Release of CXCL4 by platelets could impact HIV-1 dissemination between individuals. Thus, transmission of HIV-1 via the sexual and particularly the parenteral route frequently involves (micro-) vascular injury, and the resulting platelet activation and release of CXCL4 might reduce transmission efficiency. Platelet-derived CXCL4 might also modulate viral spread during the chronic phase of the infection: Platelets isolated from the blood of HIV-1 patients were reported by several [18, 19] but not all  studies to express activation markers. Moreover, a recent analysis demonstrated that platelets from HIV-1 infected individuals have a reduced threshold to activation, and that plasma from HIV-1 patients activates platelets obtained from healthy donors . Thus, the activation status of platelets is increased in the context of HIV-1 infection, potentially due to pro-inflammatory cytokines or invading bacteria , which are present at elevated levels in HIV-1 patients  and are known to activate platelets [36, 37]. As a consequence, platelets might constantly release CXCL4, which would explain why viral load and platelet counts were found to be inversely correlated in infected humans  and why a direct correlation between CD62P levels and viral load was observed in a recent study . However, it also needs to be noted that CXCL4 can increase HIV-1 replication in macrophages after successful viral entry into these cells , suggesting that CXCL4 might impact viral spread via more than one mechanism.

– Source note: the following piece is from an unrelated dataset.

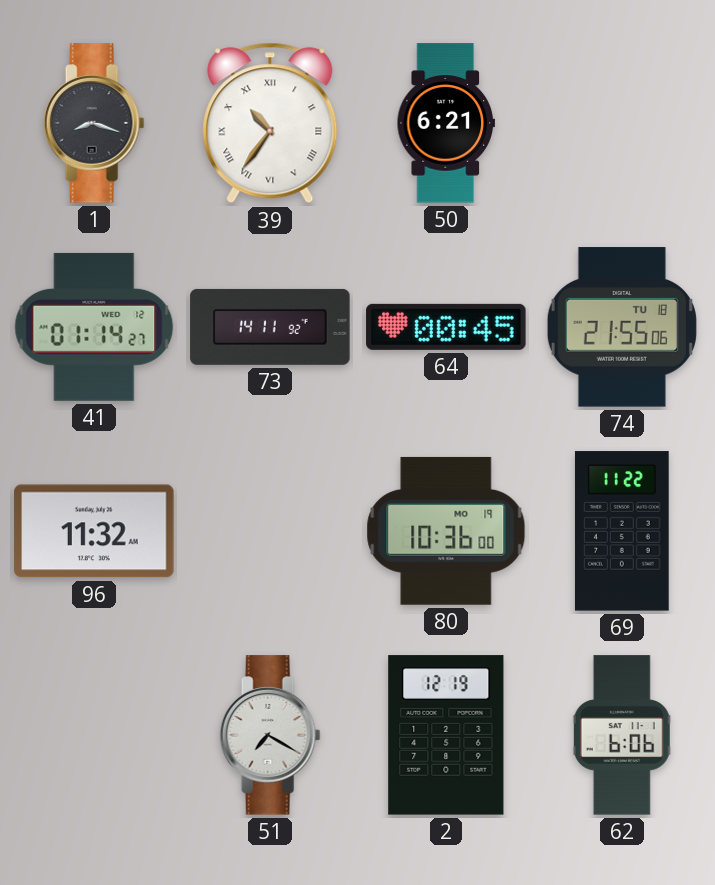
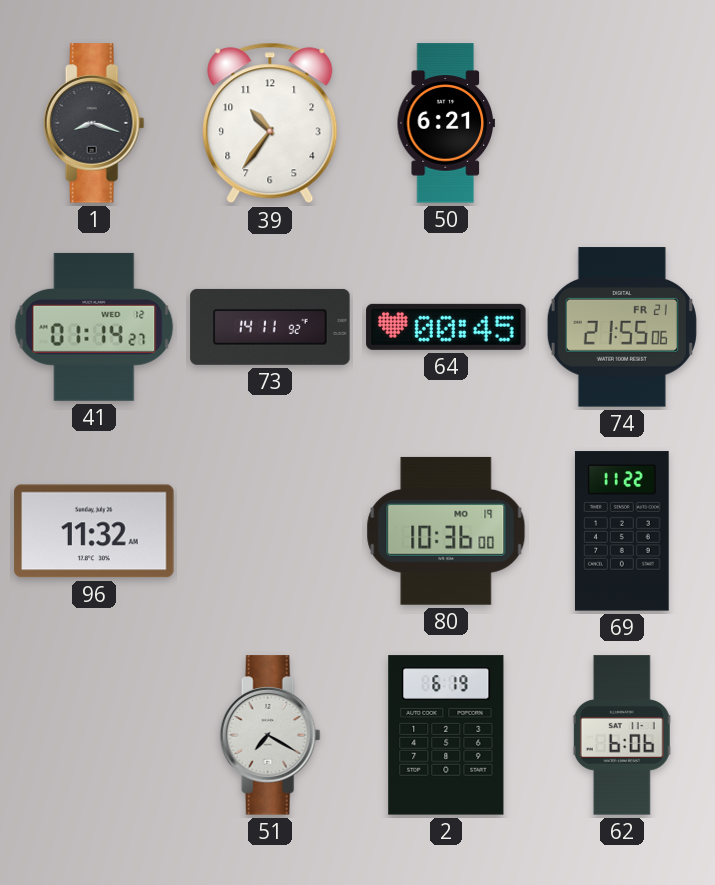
39 numerals: Roman -> Arabic
74 date: TU 18 -> FR 21
2: 12:19 -> 6:19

Collectively, platelets can negatively regulate HIV-1 spread in an activation status-dependent manner by release of CXCL4 and might form an innate defence against HIV-1. These findings are in line with the observations that platelets express immune cell lectins and toll-like receptors  and employ these receptors to respond to pathogen invasion . Ultimately, proof for a protective role of platelets in HIV-1 infection must come from animal models or patients with specific defects in platelet function.